▶ Directions: Copy every record below exactly as written, but leave out the pictures.

---- Recorded data

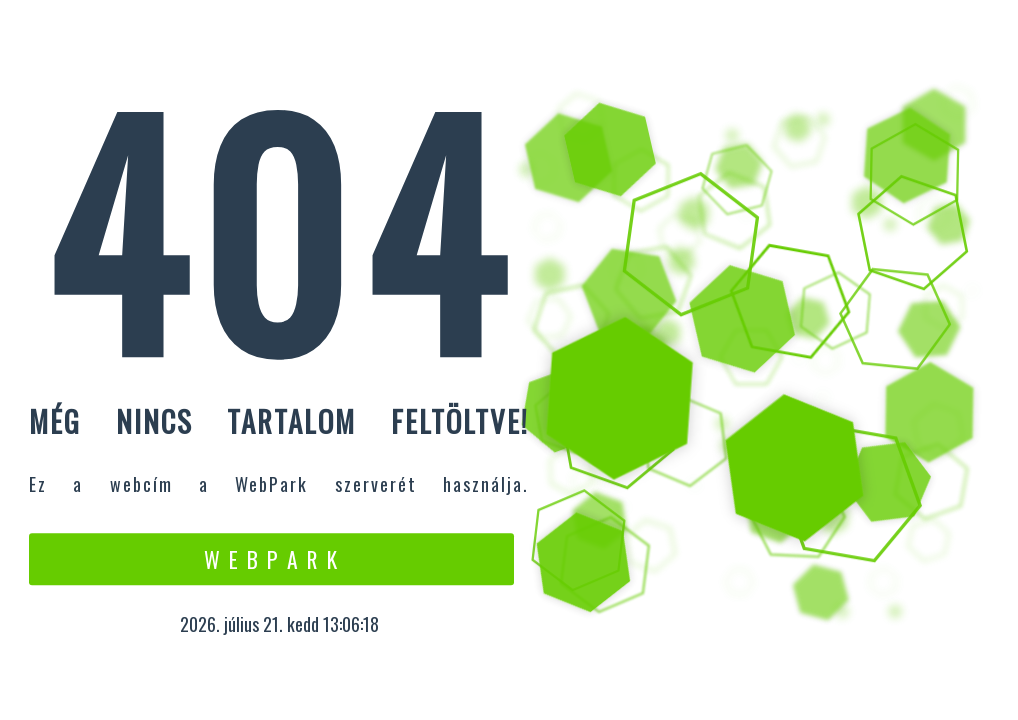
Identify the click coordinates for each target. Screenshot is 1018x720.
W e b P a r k (271, 559)
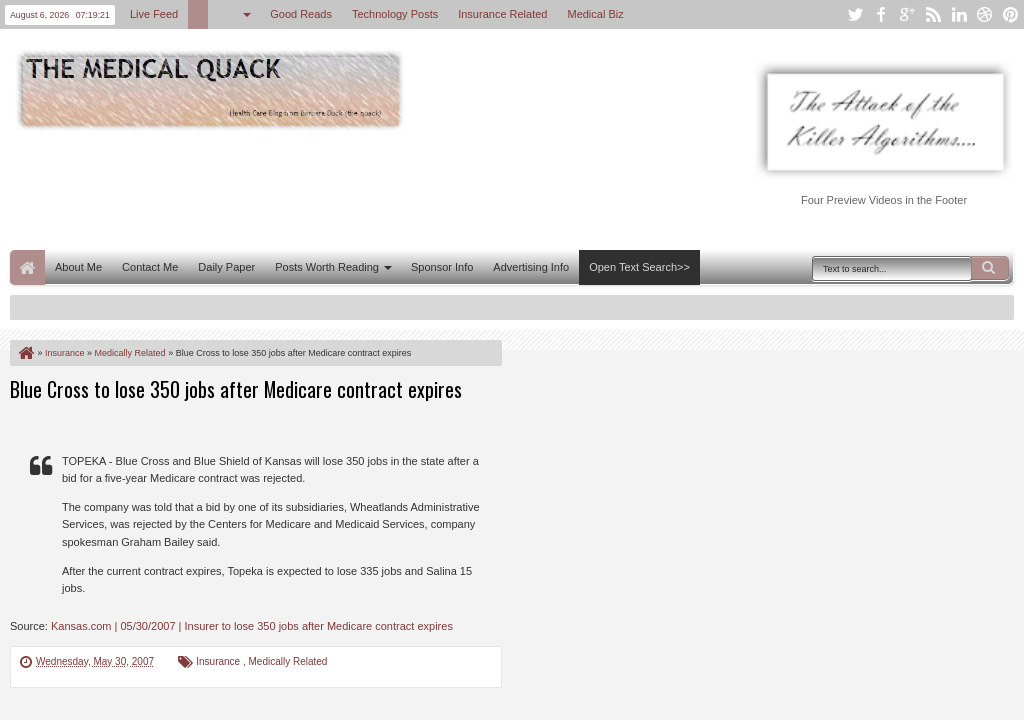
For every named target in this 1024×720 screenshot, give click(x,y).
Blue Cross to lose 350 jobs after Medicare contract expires (236, 389)
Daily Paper (226, 267)
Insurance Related (502, 14)
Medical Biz (595, 14)
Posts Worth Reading (327, 267)
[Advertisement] (374, 188)
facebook (881, 14)
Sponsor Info (442, 267)
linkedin (959, 14)
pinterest (1011, 14)
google (907, 14)
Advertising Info (531, 267)
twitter (855, 14)
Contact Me (150, 267)
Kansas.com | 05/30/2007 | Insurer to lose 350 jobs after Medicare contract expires (252, 626)
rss (933, 14)
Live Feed (154, 14)
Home (27, 267)
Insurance (219, 661)
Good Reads (301, 14)
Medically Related (288, 661)
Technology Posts (395, 14)
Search (990, 268)
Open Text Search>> (639, 267)
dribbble (985, 14)
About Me (78, 267)
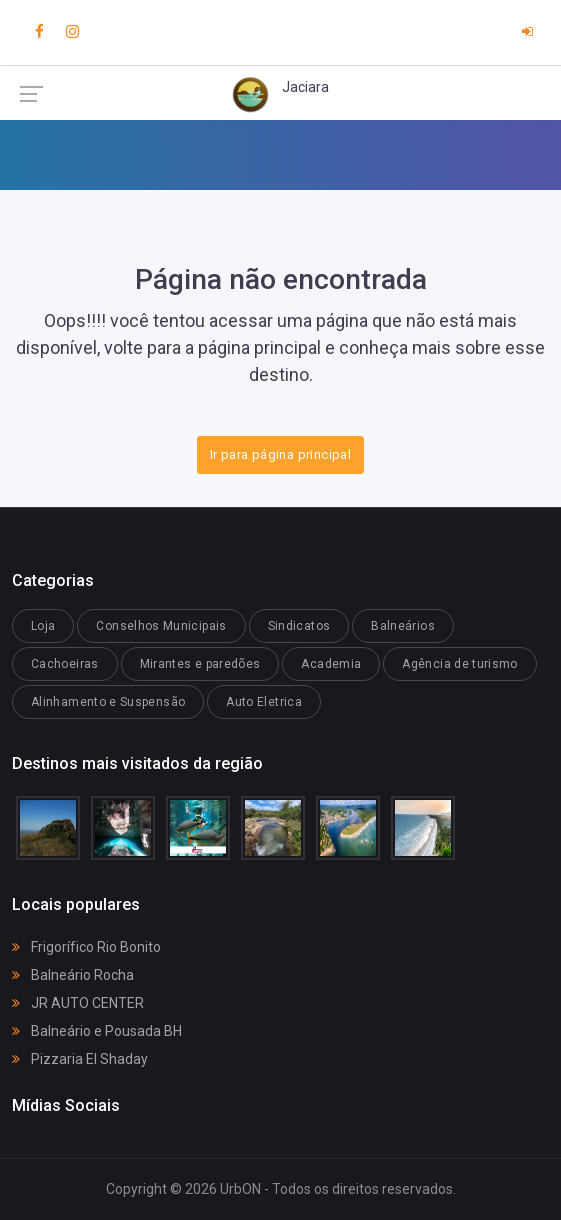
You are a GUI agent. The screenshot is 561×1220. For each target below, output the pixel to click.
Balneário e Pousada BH (97, 1031)
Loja (43, 626)
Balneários (403, 626)
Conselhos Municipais (161, 626)
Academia (331, 664)
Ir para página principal (280, 454)
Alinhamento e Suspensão (108, 702)
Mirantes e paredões (200, 664)
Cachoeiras (65, 664)
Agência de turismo (459, 664)
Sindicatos (299, 626)
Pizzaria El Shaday (80, 1059)
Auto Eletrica (264, 702)
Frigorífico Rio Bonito (86, 947)
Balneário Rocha (73, 975)
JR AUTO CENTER (78, 1003)
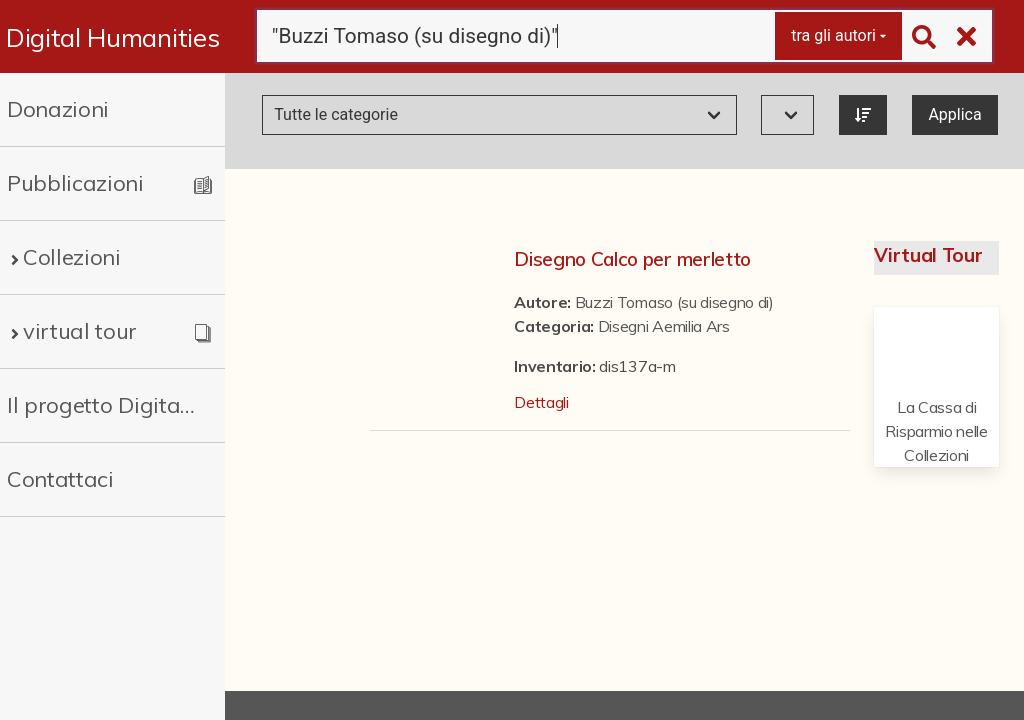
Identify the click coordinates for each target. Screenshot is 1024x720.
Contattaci (60, 479)
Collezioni (72, 257)
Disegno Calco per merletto (632, 259)
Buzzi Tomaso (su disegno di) (674, 302)
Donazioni (58, 109)
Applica (954, 114)
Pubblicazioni (75, 183)
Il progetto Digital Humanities (102, 405)
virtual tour (80, 331)
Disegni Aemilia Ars (664, 326)
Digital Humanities (112, 37)
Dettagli (541, 402)
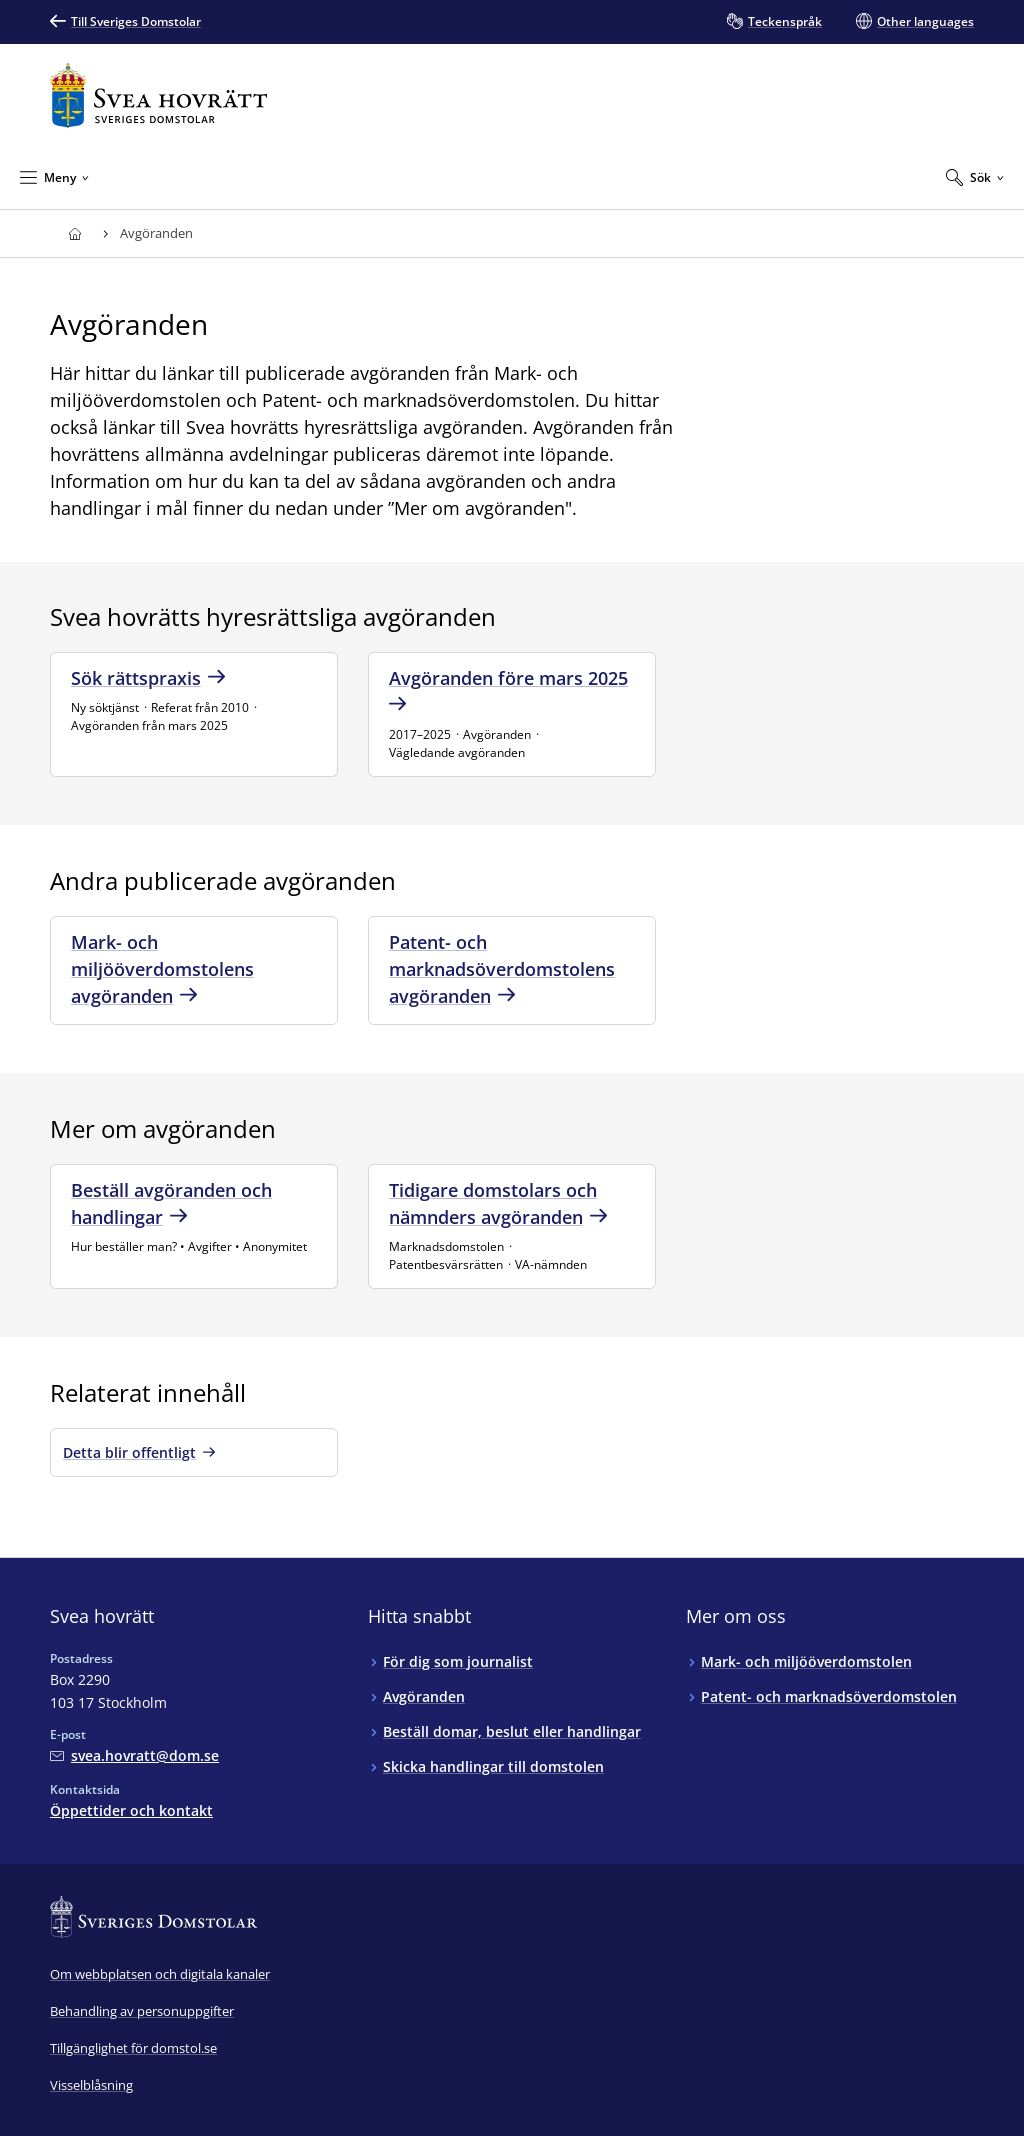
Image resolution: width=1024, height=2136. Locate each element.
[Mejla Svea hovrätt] (134, 1755)
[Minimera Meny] (54, 177)
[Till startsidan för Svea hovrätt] (158, 95)
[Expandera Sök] (975, 177)
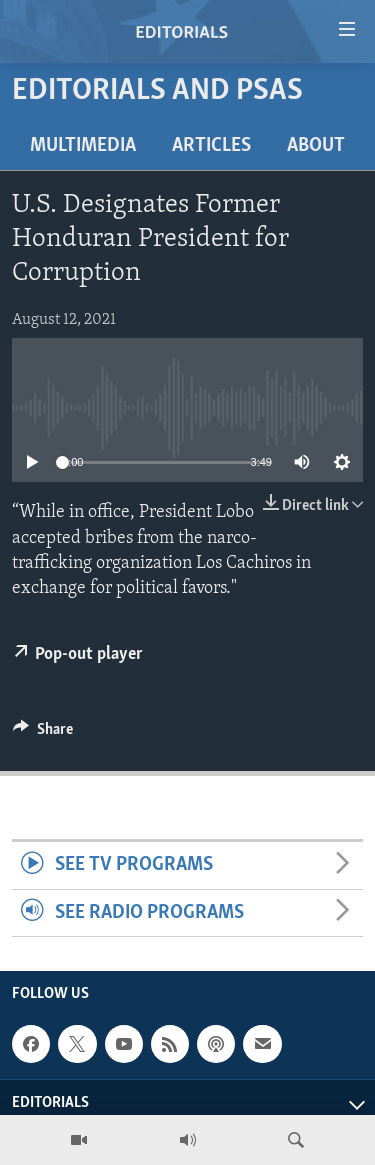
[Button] (43, 734)
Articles (211, 146)
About (316, 146)
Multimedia (83, 146)
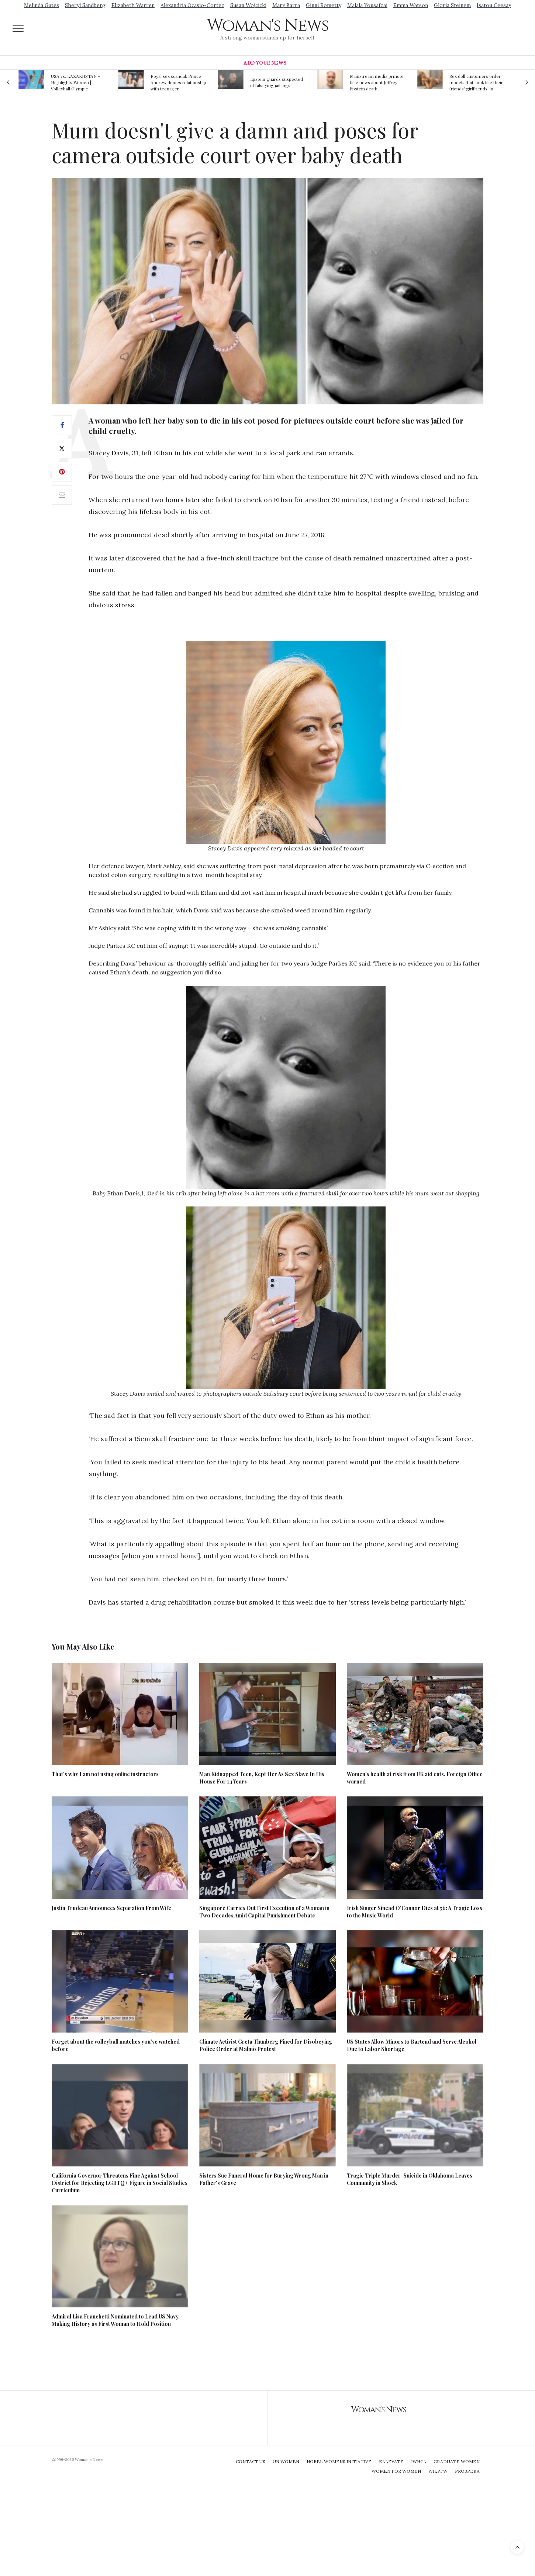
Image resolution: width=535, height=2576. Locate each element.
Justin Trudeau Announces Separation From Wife (111, 1908)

--------

▶ Exercise answer:
Identify the click coordinates for each target. Screenshot is 1018x720.
W e b P a r k (271, 559)
For every named target in this 1024×720 screenshot, give click(x,y).
Blue Cross to lose 350 jobs after Medicare contract expires (236, 389)
Daily Paper (226, 267)
Insurance Related (502, 14)
Medical Biz (595, 14)
Posts Worth Reading (327, 267)
[Advertisement] (374, 188)
facebook (881, 14)
Sponsor Info (442, 267)
linkedin (959, 14)
pinterest (1011, 14)
google (907, 14)
Advertising Info (531, 267)
twitter (855, 14)
Contact Me (150, 267)
Kansas.com | 05/30/2007 | Insurer to lose 350 jobs after Medicare contract expires (252, 626)
rss (933, 14)
Live Feed (154, 14)
Home (27, 267)
Insurance (219, 661)
Good Reads (301, 14)
Medically Related (288, 661)
Technology Posts (395, 14)
Search (990, 268)
Open Text Search>> (639, 267)
dribbble (985, 14)
About Me (78, 267)
You are a GUI agent. The screenshot is 561×1220. For each target below, output the pixel to click.
Balneário e Pousada BH (97, 1031)
Loja (43, 626)
Balneários (403, 626)
Conselhos Municipais (161, 626)
Academia (331, 664)
Ir para página principal (280, 454)
Alinhamento e Suspensão (108, 702)
Mirantes e paredões (200, 664)
Cachoeiras (65, 664)
Agência de turismo (459, 664)
Sindicatos (299, 626)
Pizzaria El Shaday (80, 1059)
Auto Eletrica (264, 702)
Frigorífico Rio Bonito (86, 947)
Balneário Rocha (73, 975)
JR AUTO CENTER (78, 1003)
Identify the click coordinates for each target. Screenshot is 1024x720.
Contattaci (60, 479)
Collezioni (72, 257)
Disegno Calco per merletto (632, 259)
Buzzi Tomaso (su disegno di) (674, 302)
Donazioni (58, 109)
Applica (954, 114)
Pubblicazioni (75, 183)
Il progetto Digital Humanities (102, 405)
virtual tour (80, 331)
Disegni Aemilia Ars (664, 326)
Digital Humanities (112, 37)
Dettagli (541, 402)
Image resolution: width=1024, height=2136. Locate each element.
[Mejla Svea hovrätt] (134, 1755)
[Minimera Meny] (54, 177)
[Till startsidan för Svea hovrätt] (158, 95)
[Expandera Sök] (975, 177)
[Button] (43, 734)
Articles (211, 146)
About (316, 146)
Multimedia (83, 146)
Image resolution: width=535, height=2576. Locate each element.
Justin Trudeau Announces Separation From Wife (111, 1908)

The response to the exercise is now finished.